Problem details:
Using the listing below, give the number of lines where "συνέχεια" appears, and nothing else.

Extracted information:

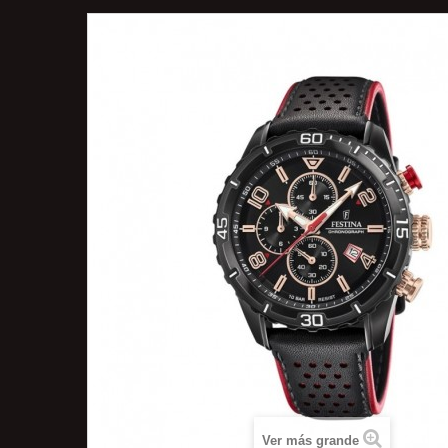
Ver más grande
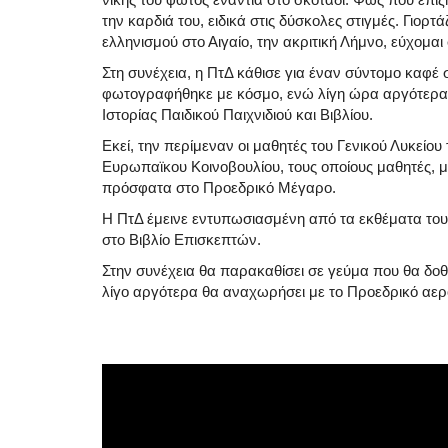
την καρδιά του, ειδικά στις δύσκολες στιγμές. Γιο
ελληνισμού στο Αιγαίο, την ακριτική Λήμνο, εύχομα
Στη συνέχεια, η ΠτΔ κάθισε για έναν σύντομο καφέ
φωτογραφήθηκε με κόσμο, ενώ λίγη ώρα αργότερα μ
Ιστορίας Παιδικού Παιχνιδιού και Βιβλίου.
Εκεί, την περίμεναν οι μαθητές του Γενικού Λυκείου
Ευρωπαϊκου Κοινοβουλίου, τους οποίους μαθητές, μά
πρόσφατα στο Προεδρικό Μέγαρο.
Η ΠτΔ έμεινε εντυπωσιασμένη από τα εκθέματα του
στο Βιβλίο Επισκεπτών.
Στην συνέχεια θα παρακαθίσει σε γεύμα που θα δοθε
λίγο αργότερα θα αναχωρήσει με το Προεδρικό αερ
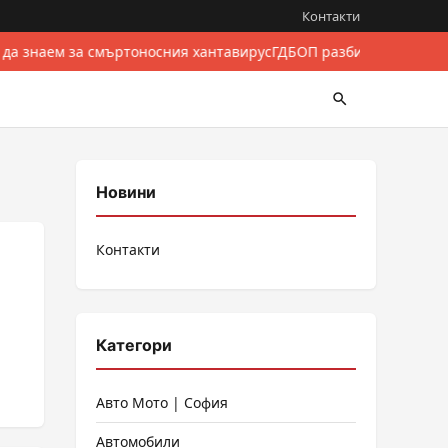
Контакти
 да знаем за смъртоносния хантавирус
ГДБОП разби международе
Новини
Контакти
Категори
Авто Мото | София
Автомобили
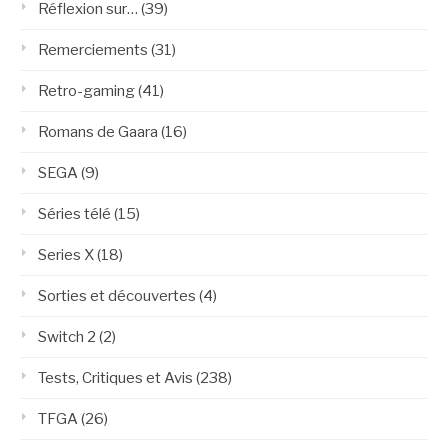
Réflexion sur…
(39)
Remerciements
(31)
Retro-gaming
(41)
Romans de Gaara
(16)
SEGA
(9)
Séries télé
(15)
Series X
(18)
Sorties et découvertes
(4)
Switch 2
(2)
Tests, Critiques et Avis
(238)
TFGA
(26)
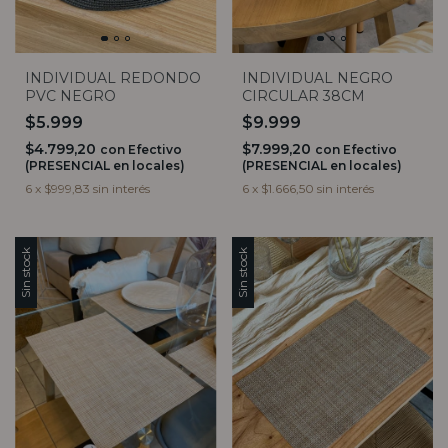
INDIVIDUAL REDONDO
INDIVIDUAL NEGRO
PVC NEGRO
CIRCULAR 38CM
$5.999
$9.999
$4.799,20
$7.999,20
con
Efectivo
con
Efectivo
(PRESENCIAL en locales)
(PRESENCIAL en locales)
6
x
$999,83
sin interés
6
x
$1.666,50
sin interés
Sin stock
Sin stock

Task answer:
2